[Exercise]:
Examine each line of the data. Copy the line if it includes the word "Liebherr".

[Records provided]:
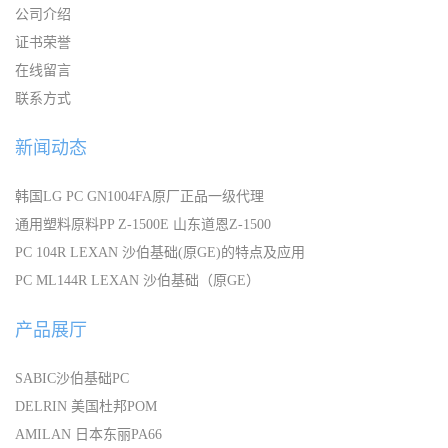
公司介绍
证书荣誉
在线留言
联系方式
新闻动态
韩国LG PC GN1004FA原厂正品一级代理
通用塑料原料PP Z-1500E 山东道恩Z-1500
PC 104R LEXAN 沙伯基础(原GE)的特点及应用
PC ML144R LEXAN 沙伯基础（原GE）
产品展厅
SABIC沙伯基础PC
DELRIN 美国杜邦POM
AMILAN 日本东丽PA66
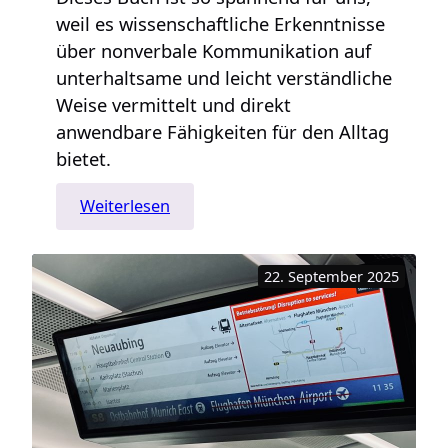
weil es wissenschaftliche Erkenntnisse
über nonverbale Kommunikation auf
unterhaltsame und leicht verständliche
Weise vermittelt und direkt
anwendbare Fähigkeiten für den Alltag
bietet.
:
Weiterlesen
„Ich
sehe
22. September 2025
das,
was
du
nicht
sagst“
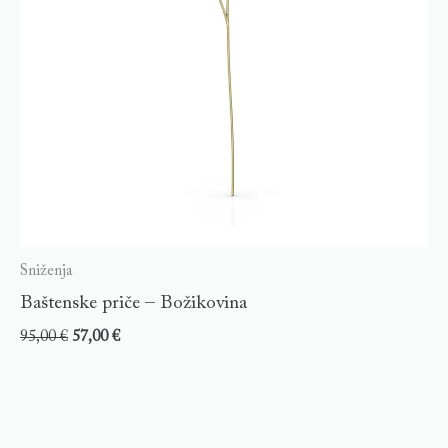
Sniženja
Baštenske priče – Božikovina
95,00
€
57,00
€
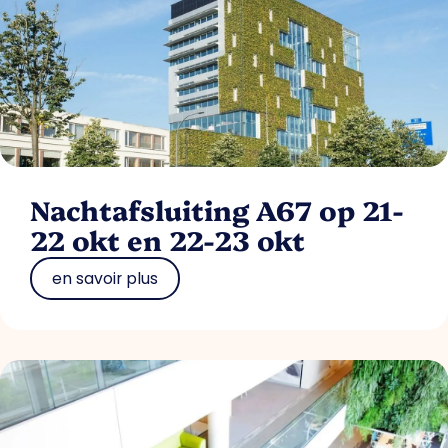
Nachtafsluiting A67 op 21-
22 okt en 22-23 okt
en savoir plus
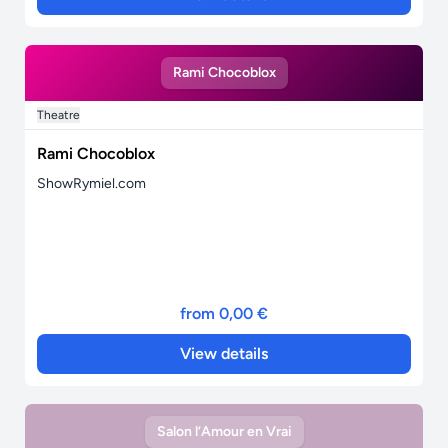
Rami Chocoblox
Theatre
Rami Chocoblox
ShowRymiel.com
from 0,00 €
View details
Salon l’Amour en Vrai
==
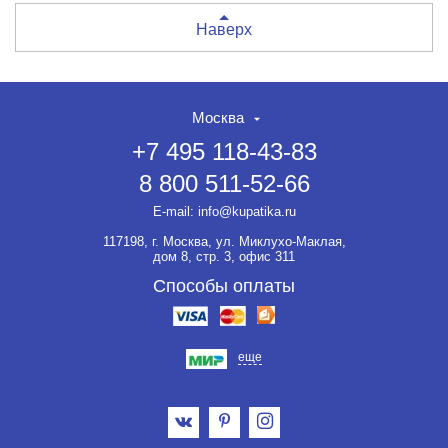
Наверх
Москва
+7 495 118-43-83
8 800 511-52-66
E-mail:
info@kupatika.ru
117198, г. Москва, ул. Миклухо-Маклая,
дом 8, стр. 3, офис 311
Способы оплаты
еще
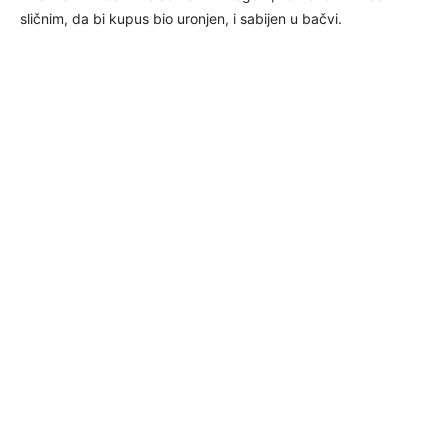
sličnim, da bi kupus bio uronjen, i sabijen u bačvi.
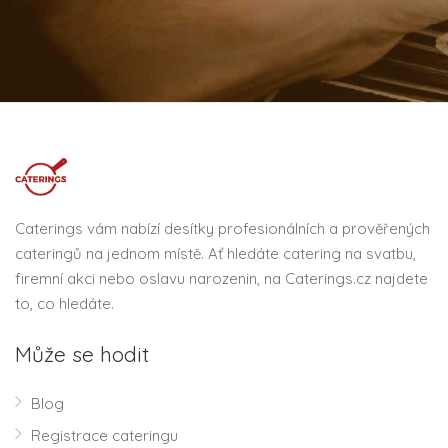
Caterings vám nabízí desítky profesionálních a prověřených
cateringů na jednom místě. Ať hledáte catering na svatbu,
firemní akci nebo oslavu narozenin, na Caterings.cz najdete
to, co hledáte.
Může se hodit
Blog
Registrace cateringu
* * *
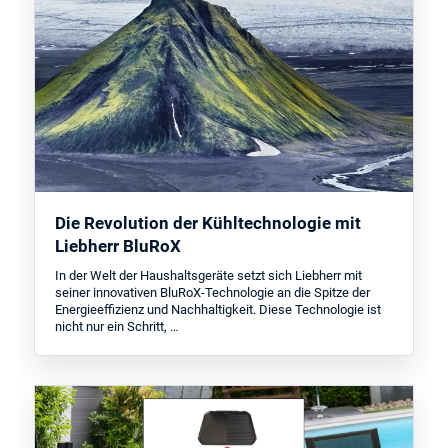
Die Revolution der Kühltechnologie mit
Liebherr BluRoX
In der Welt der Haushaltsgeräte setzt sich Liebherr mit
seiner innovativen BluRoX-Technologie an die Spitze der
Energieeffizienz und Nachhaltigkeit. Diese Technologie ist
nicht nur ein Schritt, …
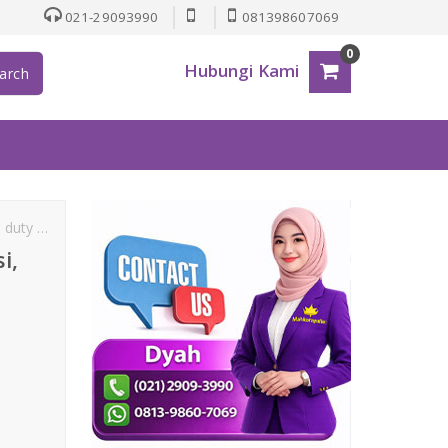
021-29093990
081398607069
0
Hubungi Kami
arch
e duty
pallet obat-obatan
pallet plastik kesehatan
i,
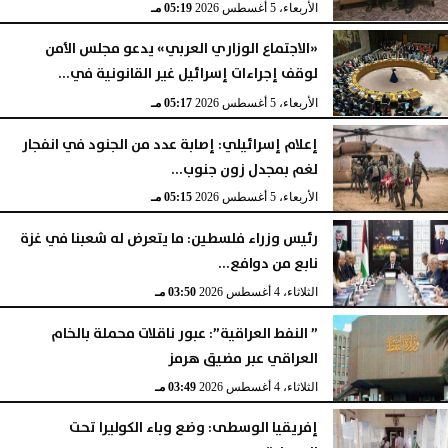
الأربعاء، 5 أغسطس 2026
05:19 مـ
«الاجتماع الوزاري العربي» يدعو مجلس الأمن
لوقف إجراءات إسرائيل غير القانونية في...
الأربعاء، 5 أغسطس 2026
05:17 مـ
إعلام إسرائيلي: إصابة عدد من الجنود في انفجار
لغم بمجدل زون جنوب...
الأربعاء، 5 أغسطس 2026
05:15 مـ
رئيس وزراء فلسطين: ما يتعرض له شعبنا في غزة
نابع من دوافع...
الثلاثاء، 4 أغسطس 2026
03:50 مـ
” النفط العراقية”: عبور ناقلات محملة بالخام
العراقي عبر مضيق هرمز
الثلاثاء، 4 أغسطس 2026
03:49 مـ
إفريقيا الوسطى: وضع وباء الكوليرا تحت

[Result for this exercise]:
Liebherr BluRoX
In der Welt der Haushaltsgeräte setzt sich Liebherr mit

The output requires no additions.